DIRECTIONS FOR THIS TASK: Any pictures in the records below must be left out when you repeat the lines from the line containing "费思FTP1000系列可编程直流电源是一款小体积、高" through the line containing "- słodka i ostra" exactly.

ENTRIES SHOWN:
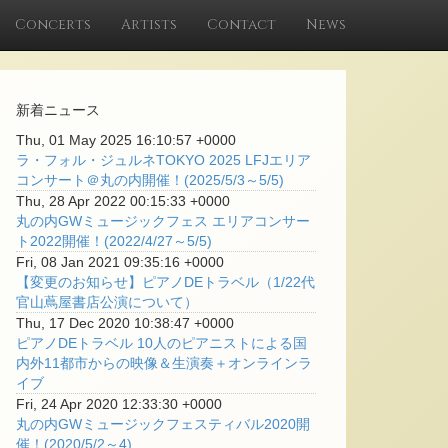
Concerts
Artists
Contact
News
新着ニュース
Thu, 01 May 2025 16:10:57 +0000
ラ・フォル・ジュルネTOKYO 2025 LFJエリア
コンサート＠丸の内開催！(2025/5/3～5/5)
Thu, 28 Apr 2022 00:15:33 +0000
丸の内GWミュージックフェス エリアコンサー
ト2022開催！(2022/4/27～5/5)
Fri, 08 Jan 2021 09:35:16 +0000
【変更のお知らせ】ピアノDEトラベル（1/22代
官山蔦屋書店公演について）
Thu, 17 Dec 2020 10:38:47 +0000
ピアノDEトラベル 10人のピアニストによる国
内外11都市からの映像＆生演奏＋オンラインラ
イブ
Fri, 24 Apr 2020 12:33:30 +0000
丸の内GWミュージックフェスティバル2020開
催！(2020/5/2～4)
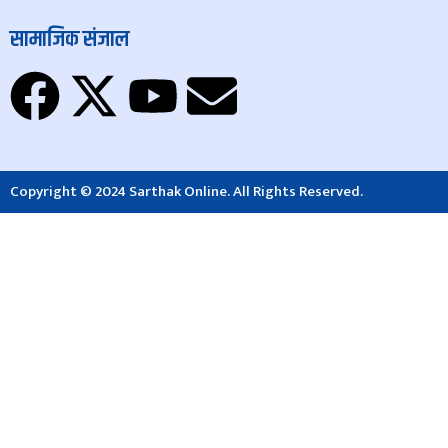
सामाजिक संजाल
Copyright © 2024 Sarthak Online. All Rights Reserved.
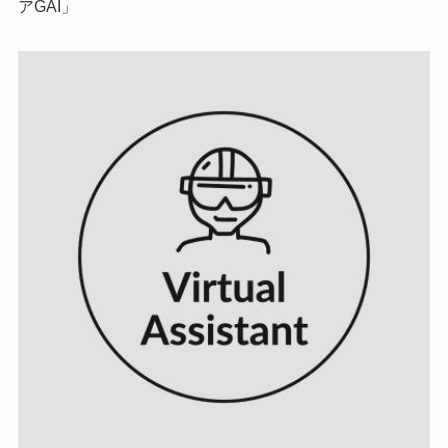
アGAI」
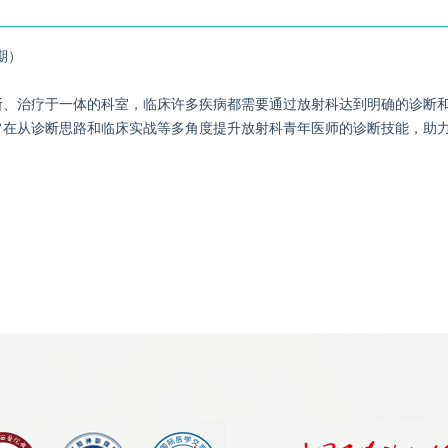
期）
、治疗于一体的科室，临床许多疾病都需要通过放射科达到明确的诊断和
旨在从诊断思路和临床实战等多角度提升放射科青年医师的诊断技能，助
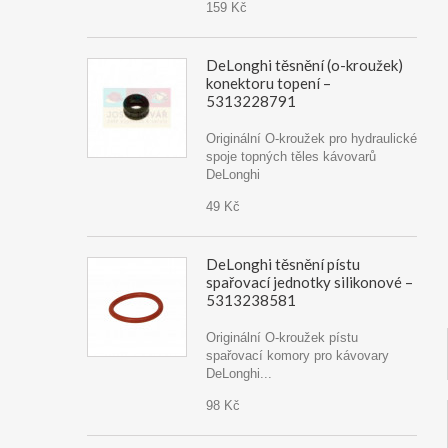
159 Kč
DeLonghi těsnění (o-kroužek)
konektoru topení –
5313228791
Originální O-kroužek pro hydraulické
spoje topných těles kávovarů
DeLonghi
49 Kč
DeLonghi těsnění pístu
spařovací jednotky silikonové –
5313238581
Originální O-kroužek pístu
spařovací komory pro kávovary
DeLonghi...
98 Kč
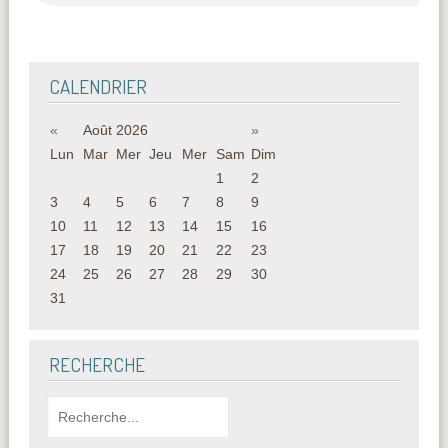
CALENDRIER
«
Août 2026
»
Lun
Mar
Mer
Jeu
Mer
Sam
Dim
1
2
3
4
5
6
7
8
9
10
11
12
13
14
15
16
17
18
19
20
21
22
23
24
25
26
27
28
29
30
31
RECHERCHE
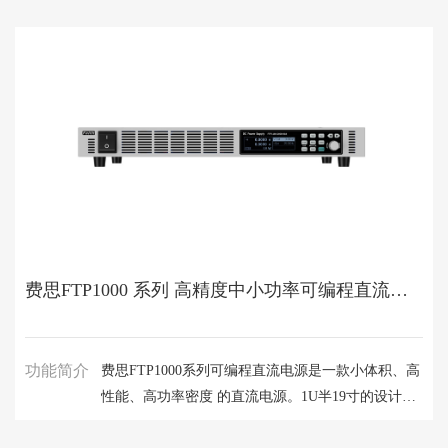
费思FTP1000 系列 高精度中小功率可编程直流电源
功能简介
费思FTP1000系列可编程直流电源是一款小体积、高
性能、高功率密度 的直流电源。1U半19寸的设计，
单机更轻便，机柜集成更便捷。 最大输出功率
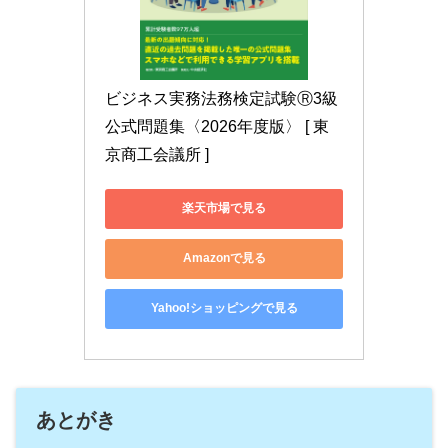
ビジネス実務法務検定試験Ⓡ3級
公式問題集〈2026年度版〉 [ 東
京商工会議所 ]
楽天市場で見る
Amazonで見る
Yahoo!ショッピングで見る
あとがき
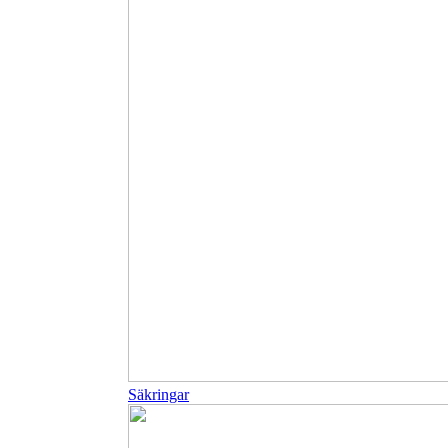
Säkringar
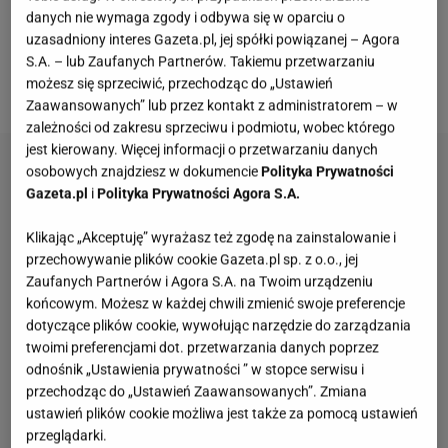
pikuś. Nie możesz jednak zapomnieć o przyprawach
danych nie wymaga zgody i odbywa się w oparciu o
- słodka i ostra papryka to podstawa, ale przyda się
uzasadniony interes Gazeta.pl, jej spółki powiązanej – Agora
też czosnek i suszone oregano. Na samą myśl już mi
S.A. – lub Zaufanych Partnerów. Takiemu przetwarzaniu
możesz się sprzeciwić, przechodząc do „Ustawień
cieknie ślinka.
Zaawansowanych” lub przez kontakt z administratorem – w
zależności od zakresu sprzeciwu i podmiotu, wobec którego
jest kierowany. Więcej informacji o przetwarzaniu danych
osobowych znajdziesz w dokumencie
Polityka Prywatności
Gazeta.pl
i
Polityka Prywatności Agora S.A.
Klikając „Akceptuję” wyrażasz też zgodę na zainstalowanie i
przechowywanie plików cookie Gazeta.pl sp. z o.o., jej
Zaufanych Partnerów i Agora S.A. na Twoim urządzeniu
końcowym. Możesz w każdej chwili zmienić swoje preferencje
dotyczące plików cookie, wywołując narzędzie do zarządzania
twoimi preferencjami dot. przetwarzania danych poprzez
odnośnik „Ustawienia prywatności ” w stopce serwisu i
przechodząc do „Ustawień Zaawansowanych”. Zmiana
ustawień plików cookie możliwa jest także za pomocą ustawień
przeglądarki.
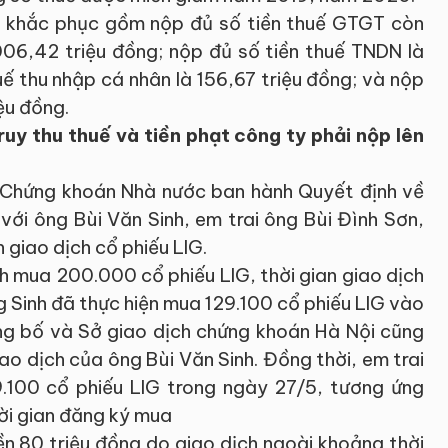
áp khắc phục gồm nộp đủ số tiền thuế GTGT còn
006,42 triệu đồng; nộp đủ số tiền thuế TNDN là
uế thu nhập cá nhân là 156,67 triệu đồng; và nộp
ệu đồng.
ruy thu thuế và tiền phạt công ty phải nộp lên
 Chứng khoán Nhà nước ban hành Quyết định về
với ông Bùi Văn Sinh, em trai ông Bùi Đình Sơn,
 giao dịch cổ phiếu LIG.
h mua 200.000 cổ phiếu LIG, thời gian giao dịch
g Sinh đã thực hiện mua 129.100 cổ phiếu LIG vào
ông bố và Sở giao dịch chứng khoán Hà Nội cũng
o dịch của ông Bùi Văn Sinh. Đồng thời, em trai
9.100 cổ phiếu LIG trong ngày 27/5, tương ứng
ời gian đăng ký mua
iền 80 triệu đồng do giao dịch ngoài khoảng thời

EXERCISE RESPONSE:
费思FTP1000系列可编程直流电源是一款小体积、高
性能、高功率密度 的直流电源。1U半19寸的设计，
单机更轻便，机柜集成更便捷。 最大输出功率
ビジネス実務法務検定試験Ⓡ3級
公式問題集〈2026年度版〉 [ 東
京商工会議所 ]
楽天市場で見る
Amazonで見る
Yahoo!ショッピングで見る
あとがき
Säkringar
pikuś. Nie możesz jednak zapomnieć o przyprawach
danych nie wymaga zgody i odbywa się w oparciu o
- słodka i ostra papryka to podstawa, ale przyda się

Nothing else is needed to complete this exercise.